Another bridge got drained this week. Axelar had to cut its Secret Network connection after an attacker made off with about $4.67 million in bridged assets. If you've ever moved a token from one chain to another, this is your reminder to tighten up. Here's how I actually keep my crypto safer, in plain language.

First, understand what a bridge is risking on your behalf. When you bridge a token, your asset gets locked in a contract on one chain while a copy is minted on another. That means a giant pool of locked assets sits in one place, which is precisely what attackers target. Bridges have been one of the most exploited things in all of crypto for exactly this reason. So rule one is simple: respect the bridge. It's not free plumbing. It's a place where your money is temporarily exposed.

Now the practical moves.

Bridge less, and don't park funds in bridged form. Every hop is a risk. If you don't truly need to move an asset across chains, don't. And when you do bridge, complete what you're doing and get your assets back into normal holdings or cold storage promptly. The longer your funds sit as bridged tokens in a contract, the more time an exploit has to catch you in it. Treat bridging like crossing a busy street: do it with purpose, don't linger in the middle.

Use a hardware wallet for anything you're not actively trading. This is the single biggest upgrade most people can make. A hardware wallet keeps your private keys offline, so even if your computer is compromised, your coins aren't signable by an attacker. Hot wallets are fine for small, active amounts. Your real stack should live in cold storage. If you're holding meaningful money on an exchange or a browser wallet "for now," that "now" has a way of becoming the day something goes wrong.

Revoke old token approvals. This one people skip, and it bites them. Every time you use a DeFi app, you often grant it permission to touch certain tokens in your wallet. Those approvals don't expire on their own. Months later, a forgotten approval on a compromised contract can be the door an attacker walks through. Use a reputable approval-checker tool periodically and revoke anything you're not actively using. It costs a little gas. It's worth it.

Spread your risk across wallets. Don't keep everything in one address. I use separate wallets for separate jobs: a cold wallet for long-term holdings I rarely touch, and a separate hot wallet with limited funds for the risky stuff, new apps, bridges, presales. If the hot wallet gets compromised, the damage is capped. The cold stack never gets exposed to the sketchy contracts in the first place. Compartmentalize.
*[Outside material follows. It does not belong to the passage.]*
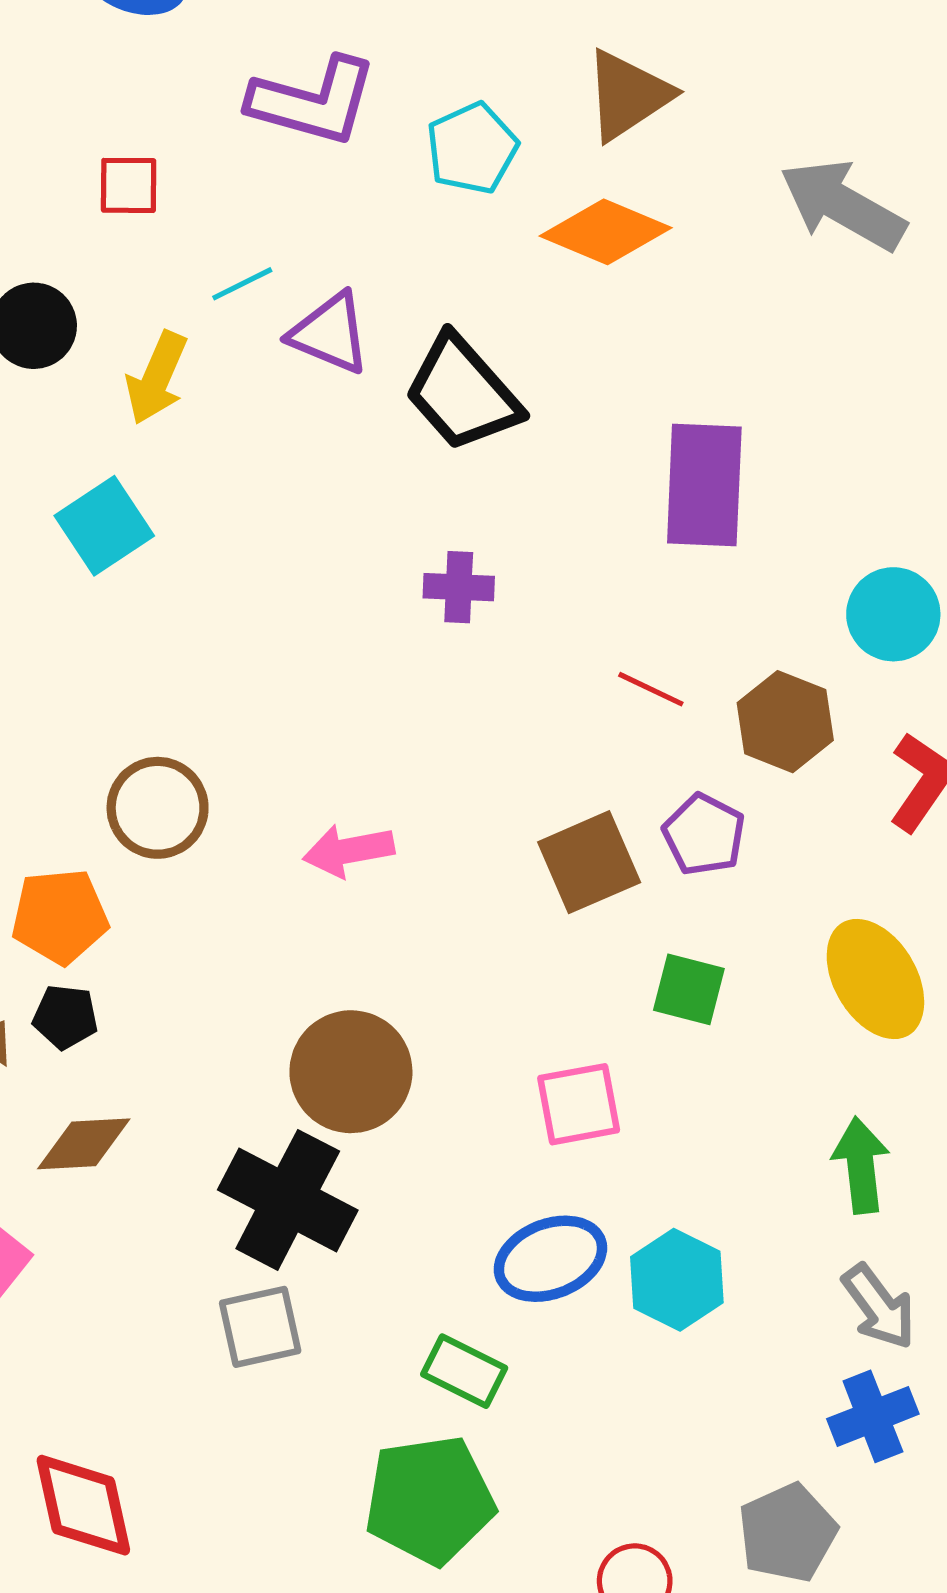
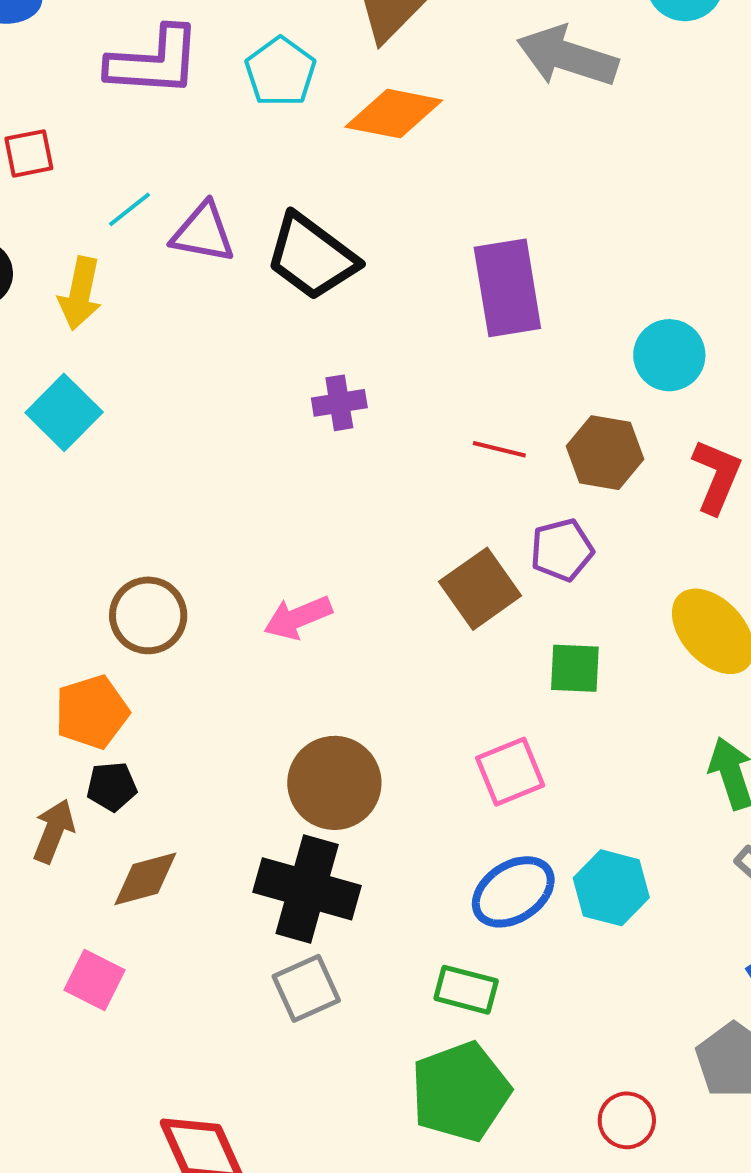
purple pentagon: (704, 835) -> (562, 550), turned -30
Slow down, especially right now. Here's the behavioral part, and it matters more than any tool. The market's mood is improving, fear is easing, alts are running. That's exactly when people get careless, chase the next pump, hop chains fast, and click "approve" without reading. Attackers love a greedy, distracted market. The same week alts ran, tokens were also ripping 90% and 100% on listings, which is the kind of froth that makes people rush. Rushing is how you get drained. A ten-second pause before signing anything has saved me more than any fancy security setup.
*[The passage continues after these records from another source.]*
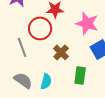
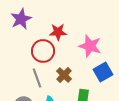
gray line: (22, 47) -> (37, 78), moved

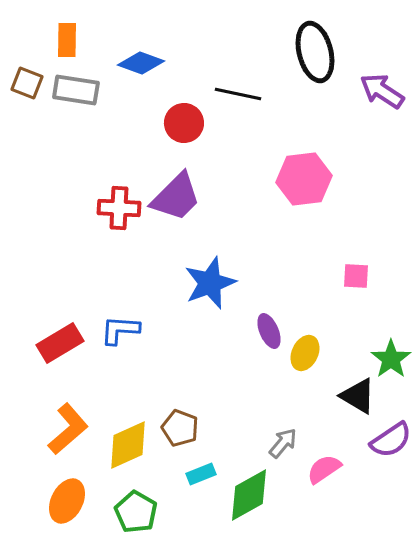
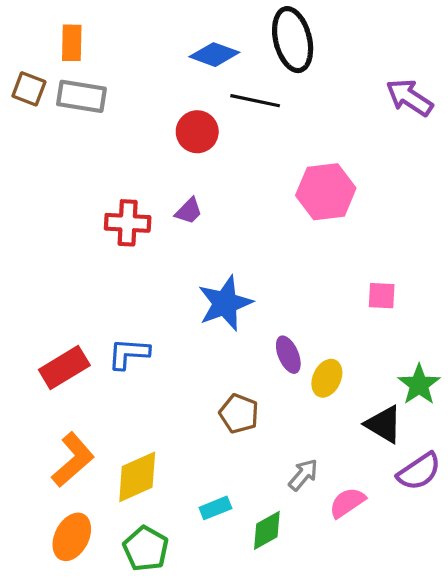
black ellipse: (315, 52) -> (293, 40), moved
blue diamond: (141, 63) -> (214, 55), moved
purple trapezoid: (176, 197) -> (189, 211), size x0.5
brown pentagon: (180, 428) -> (239, 414), moved
green diamond: (249, 495) -> (267, 530), size x0.7

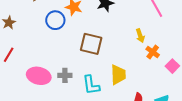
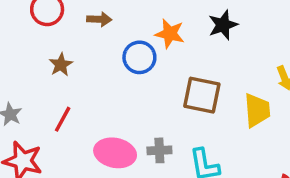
yellow trapezoid: (118, 75) -> (257, 110), moved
Verify before you trust. Before using any bridge or app, check that you're on the real site, not a lookalike. Bookmark the legit URLs and use the bookmarks. Phishing sites that mimic popular bridges and wallets are everywhere, and a fake bridge will happily take your funds and give you nothing. If a link came from a DM, a random reply, or an ad, assume it's hostile until proven otherwise.
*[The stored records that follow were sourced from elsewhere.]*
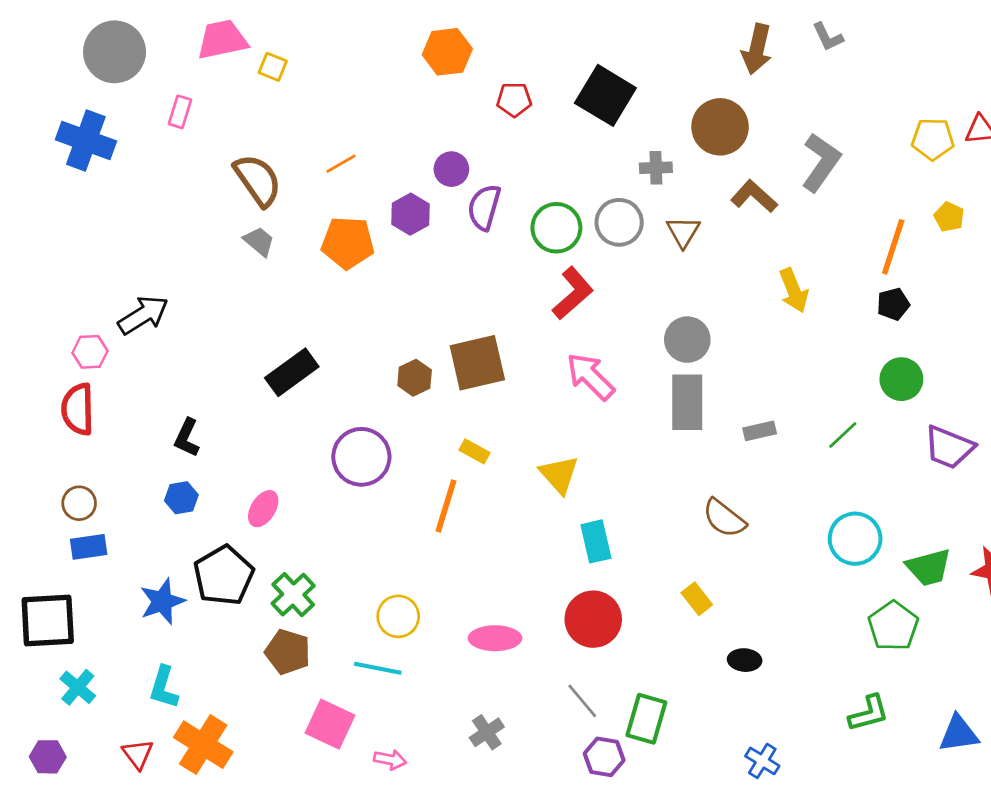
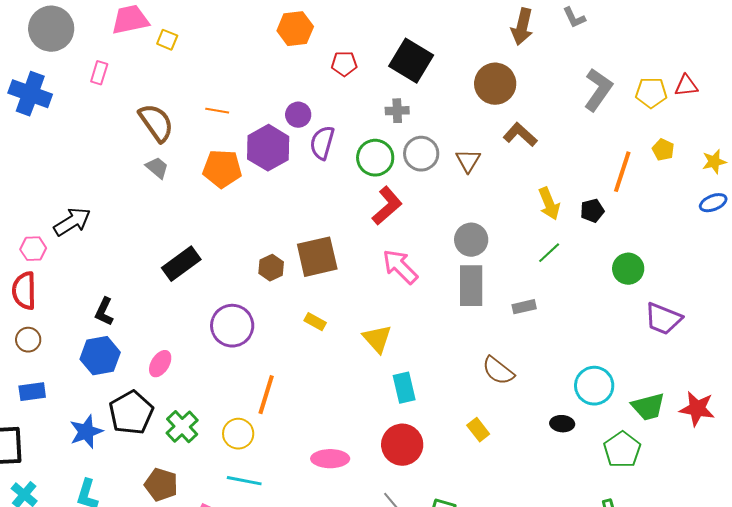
gray L-shape: (821, 162) -> (598, 90), moved
orange line: (341, 164) -> (217, 111), turned 40
gray cross: (656, 168) -> (397, 111), moved
purple hexagon: (410, 214) -> (268, 148), size x1.5
black pentagon: (893, 304) -> (592, 211), moved
green line: (843, 435) -> (549, 253), moved
blue hexagon: (181, 498) -> (100, 356), size x1.6
brown circle: (79, 503) -> (28, 340), moved
orange line: (446, 506) -> (266, 395), moved
yellow circle: (398, 616) -> (238, 434), moved
brown pentagon: (288, 652) -> (161, 485), moved
black ellipse: (745, 660) -> (562, 424), moved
Let me be honest about the limit of all this. You can do everything right and still get caught if a protocol you used has a flaw, like the people whose assets were mid-transit when Axelar got hit. You can't eliminate risk in crypto. But you can shrink your exposure dramatically: bridge rarely, hold cold, revoke approvals, split wallets, slow down, and verify links. Do those, and you've closed most of the doors attackers actually use.

This isn't financial advice, just the security habits I wish more people followed. The market will keep bouncing and dropping and bouncing again. The hackers don't care which. They're working in every kind of market, and a green week makes their job easier, not harder, because everyone's guard drops.

Protect the stack first. The gains mean nothing if you can't keep them.